Digital Signatures and Trusted Third Parties
Last updated
Last updated
Digital signatures provide part of the solution, but the main benefits are lost if a trusted third party is still required to prevent double-spending.
- Satoshi Nakamoto, Bitcoin Whitepaper
Digital signatures are a means for the owner of a coin on the ledger to establish their intent to use that coin in a transaction. Digital signatures work by generating a unique hash of the message and signing it using the sender’s private key. The hash generated is unique to the message, and changing any part of the message will completely change the hash thus rendering the digital signature invalid.
We use handwritten signatures on handwritten or typed messages to tie an identity to a message. Similarly, a digital signature is a technique that binds a person to digital data. This can be independently verified by the receiver. One of Bitcoin’s core innovations is that it allows for digital signatures to be validated without needing a third party who has knowledge of the identity of the transacting parties.
When the user builds a transaction, a highly flexible scripting language is used to define the conditions under which that coin can be spent. Incorporating signatures into these conditions using Elliptic Curve Digital Signature Algorithm (ECDSA), the signature type used in Bitcoin, provides a means for the user or users to provably show they control a private key. This key is linked to a script based puzzle which the user provides when they receive the coin. To spend it, the user must provide the right script incorporating the necessary proofs to correctly solve the script. It is upon the peers participating in the transaction to determine its content, create the signatures and submit it to the network for validation.

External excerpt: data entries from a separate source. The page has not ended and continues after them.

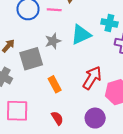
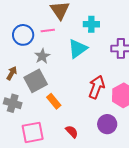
cyan cross: (109, 23) -> (91, 24), moved
gray star: (53, 41) -> (42, 56), moved
orange rectangle: (55, 84) -> (54, 101), moved

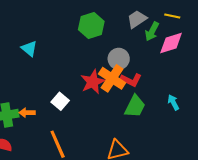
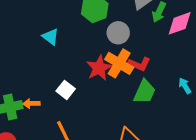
cyan triangle: (29, 49) -> (51, 37), moved
gray circle: (119, 59) -> (118, 33), moved

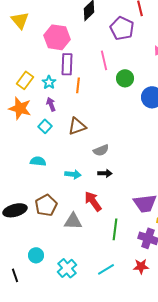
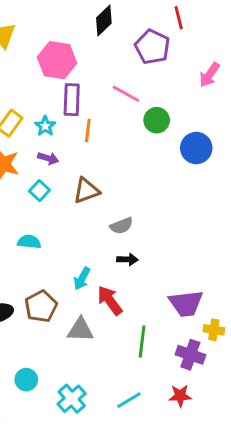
pink line: (104, 60) -> (126, 94), turned -48
purple arrow: (51, 104) -> (48, 158), turned 128
cyan arrow: (73, 174) -> (82, 278), moved, turned 112

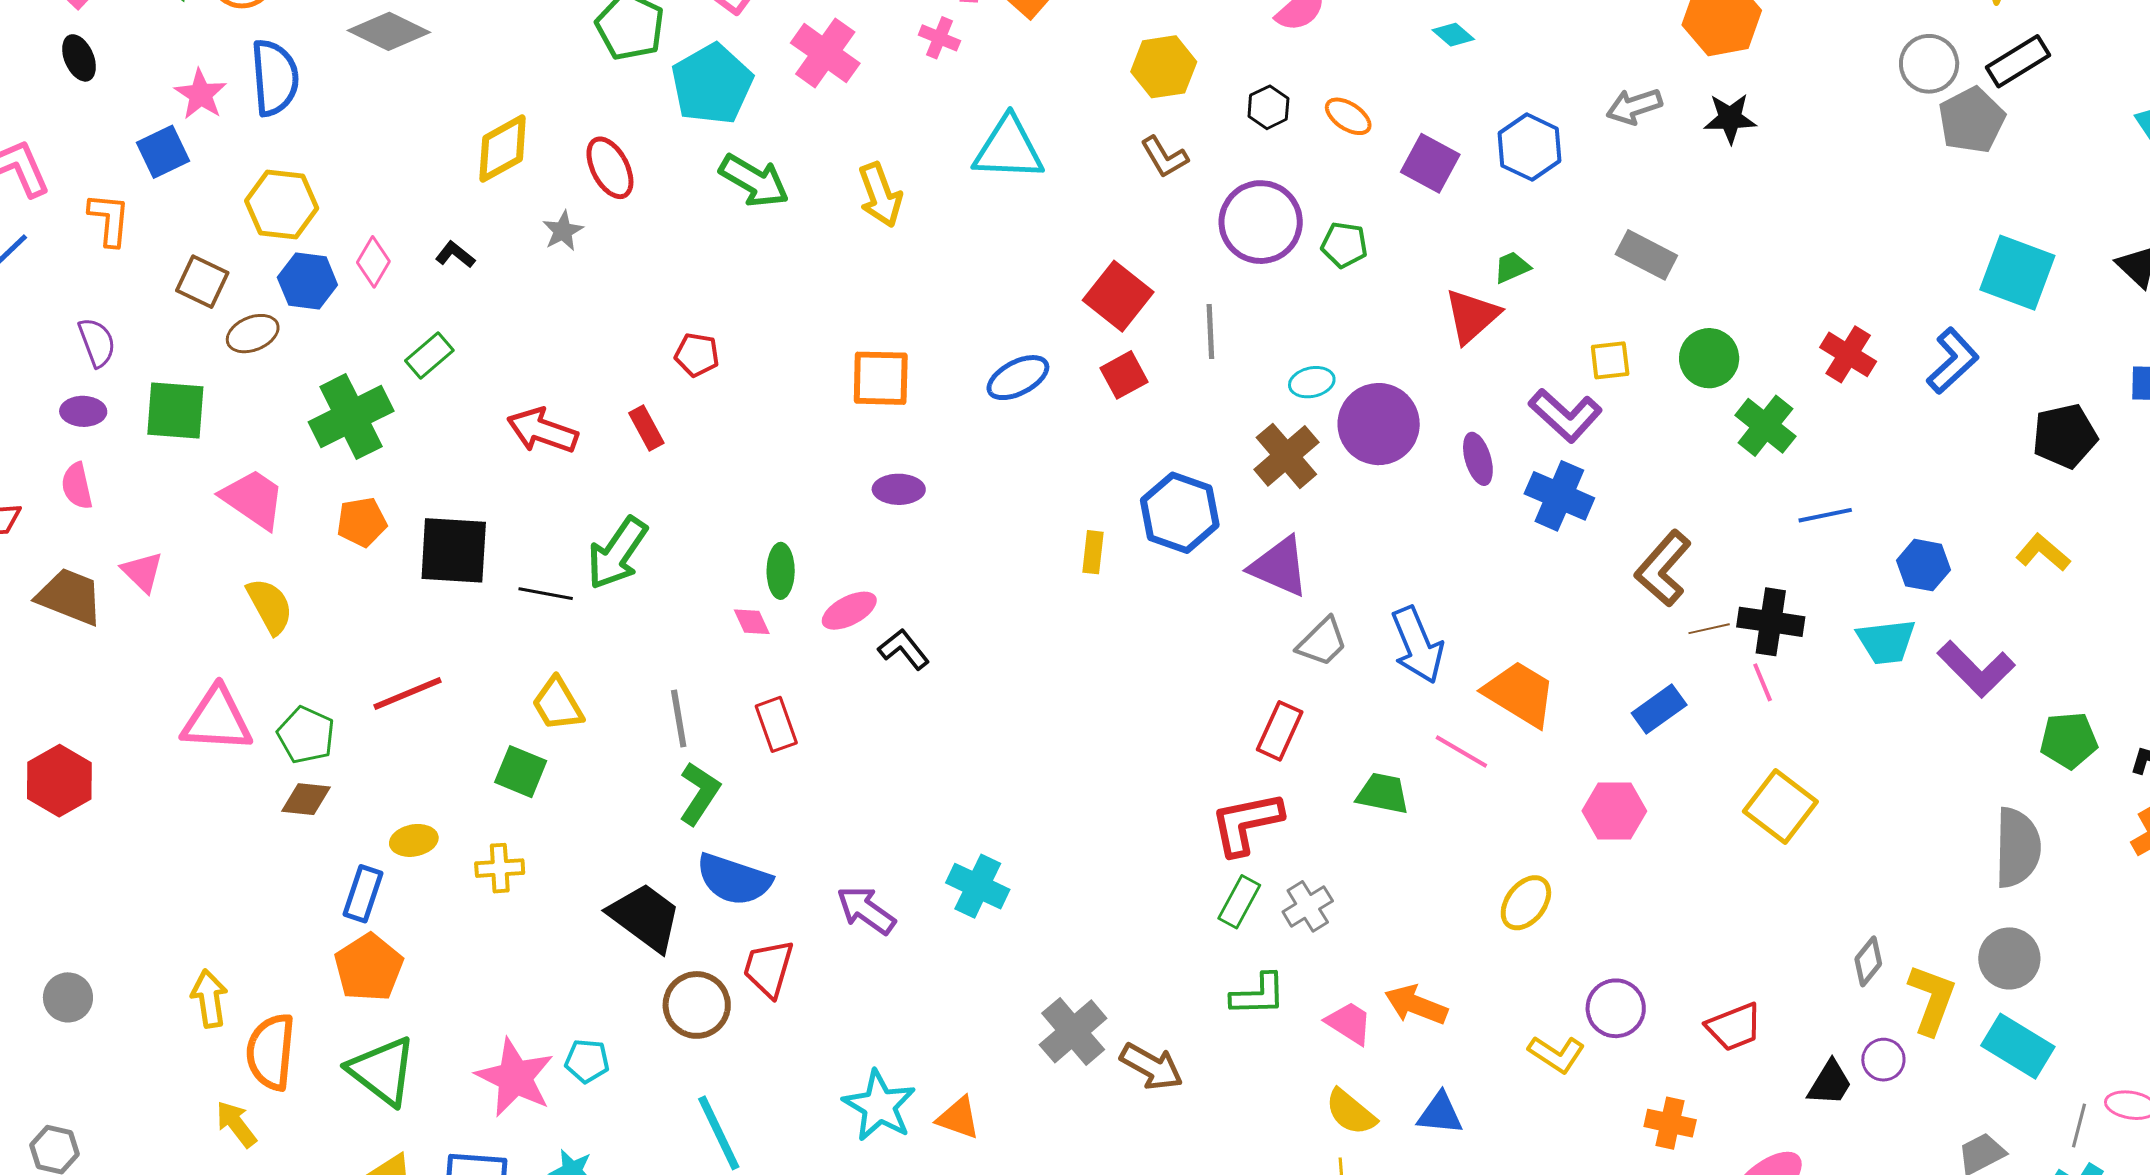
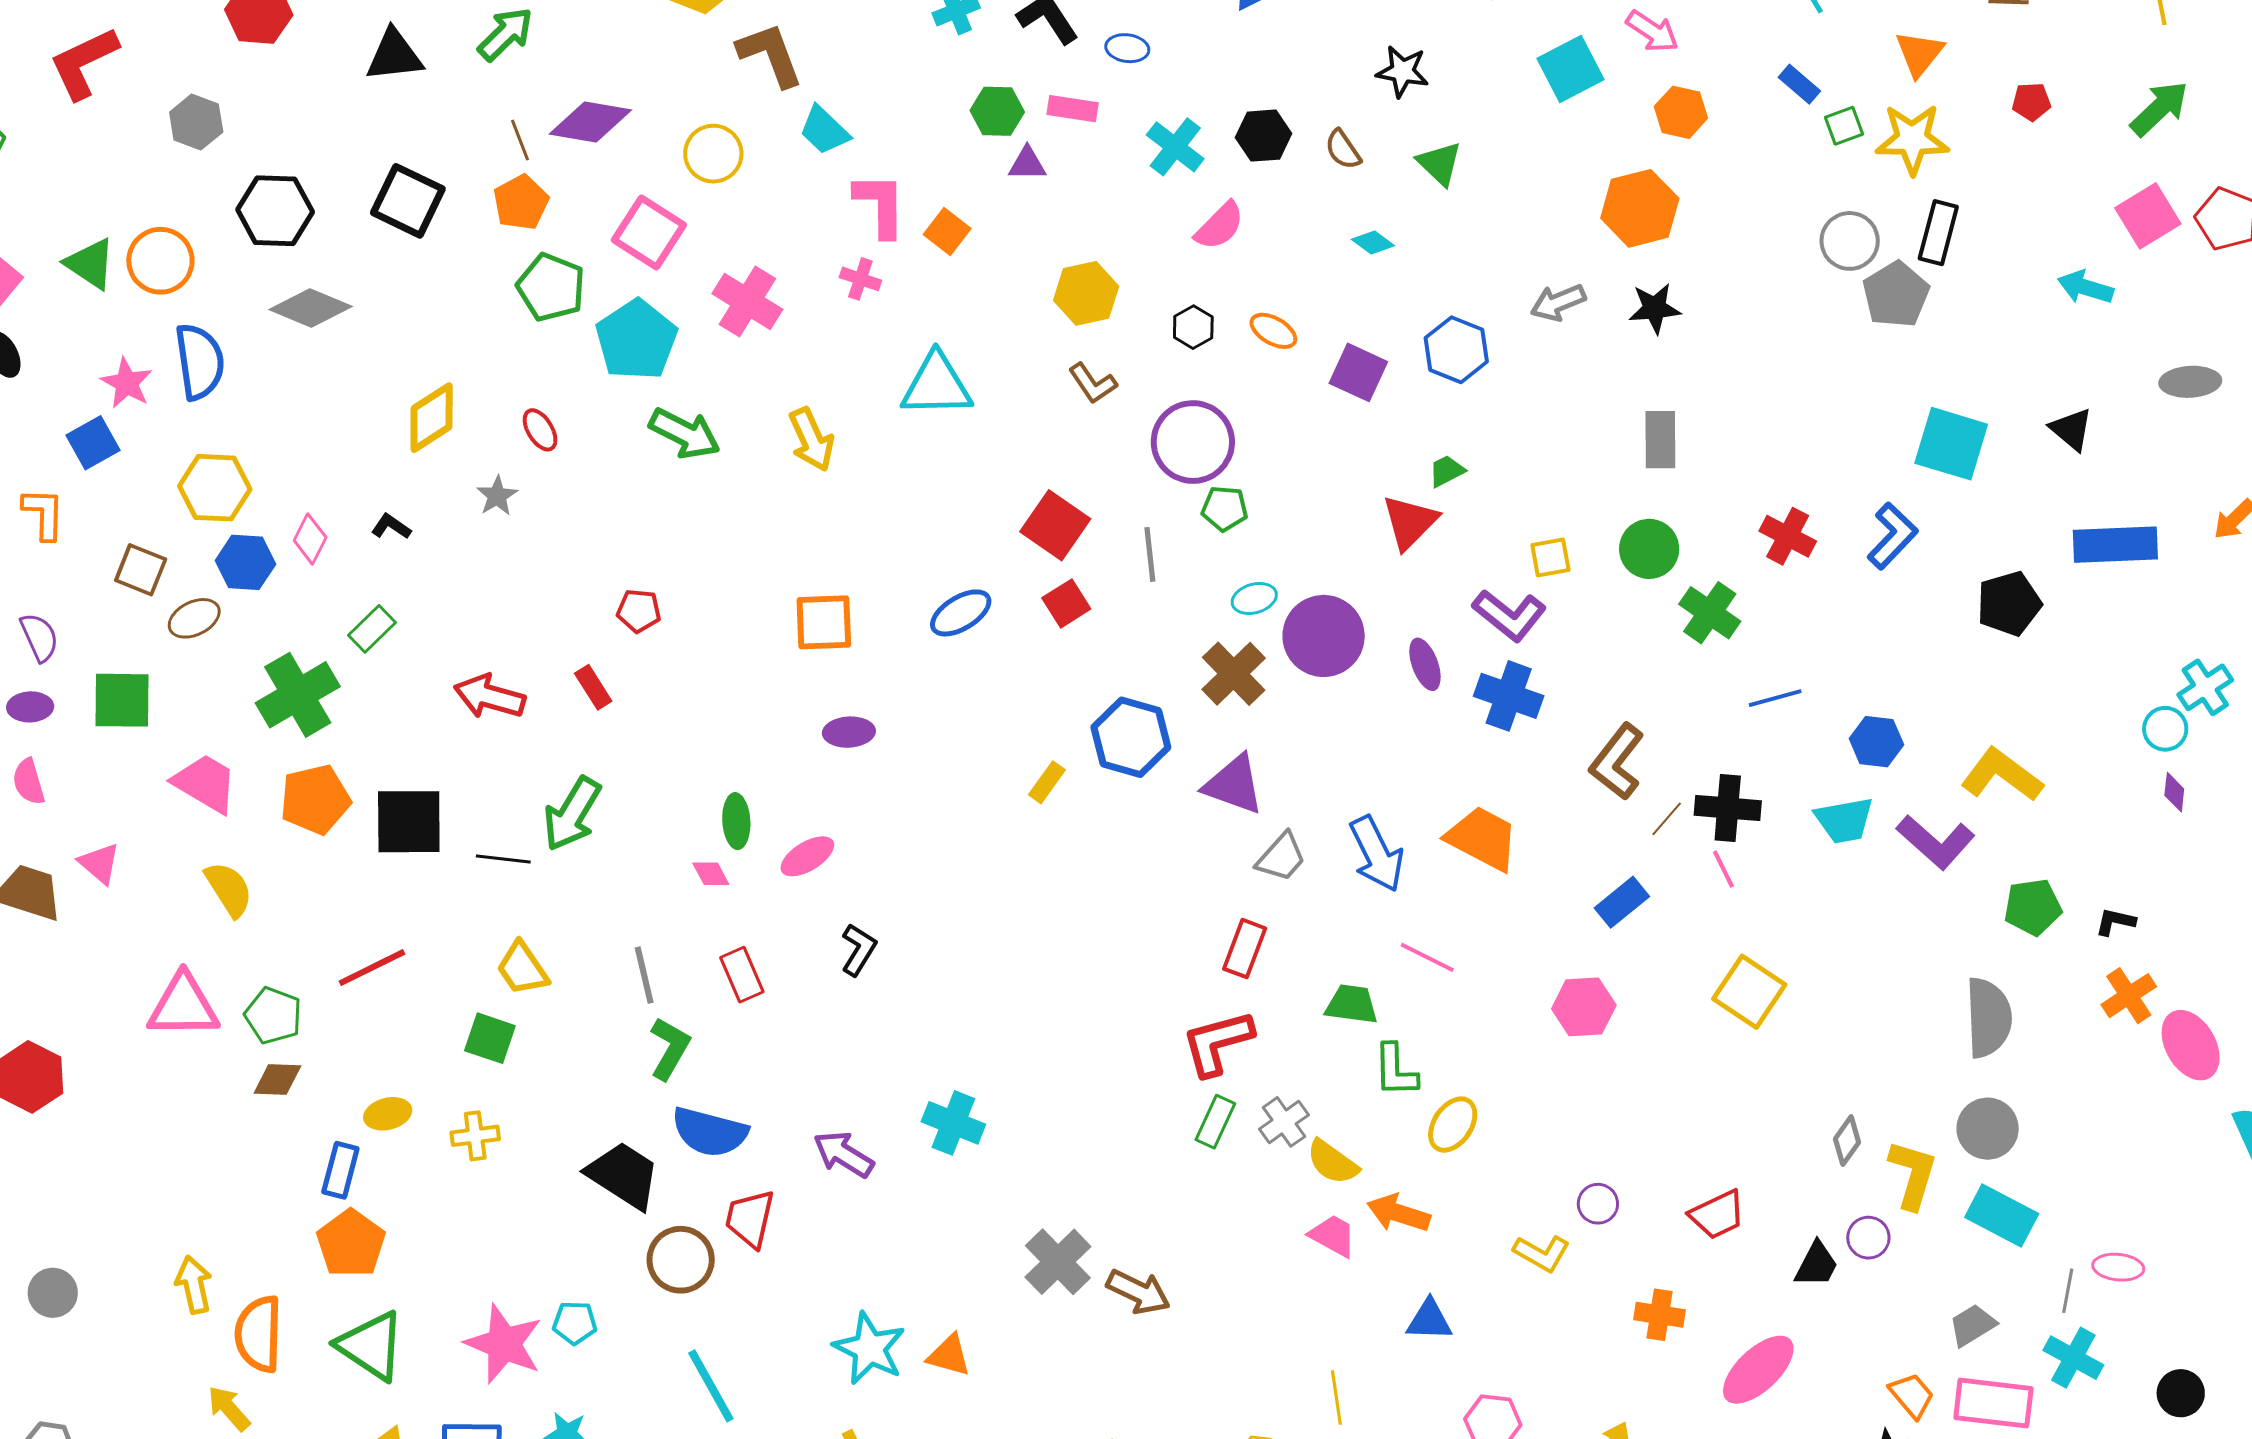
black rectangle: (2018, 61) -> (1938, 233), turned -40
red ellipse: (610, 168) -> (540, 430), size x0.7
green pentagon: (1344, 245) -> (1225, 509), moved
gray rectangle: (1646, 255) -> (1660, 440), moved, turned 66
orange pentagon: (362, 522) -> (315, 799), size x1.4
yellow rectangle: (1093, 552) -> (1047, 782), turned 33
yellow L-shape: (2043, 553) -> (2002, 775), moved, size x1.5
brown line: (1709, 629) -> (1667, 819), turned -33
black L-shape: (904, 649) -> (859, 950), moved, turned 74
orange trapezoid: (1520, 694) -> (1483, 838), moved
yellow ellipse: (1526, 903) -> (1453, 1125), moved
green L-shape: (1258, 995) -> (1395, 1070), moved, turned 94
purple circle: (1616, 1008) -> (1598, 1204), size x0.7
yellow semicircle: (1351, 1112) -> (1332, 1162), moved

While the transaction processors who log the transaction have no stake in the value of the Bitcoin being exchanged, they are paid a transaction fee for the service of validating and recording the transaction. Because they are not a party to the transaction, they become a simple third party, to whom no trust needs to be given. Transaction processors are not required to record all transactions onto the ledger, but can choose to do so if the users attach a sufficient fee for them to consider it worthwhile and so long as the transaction is actually valid.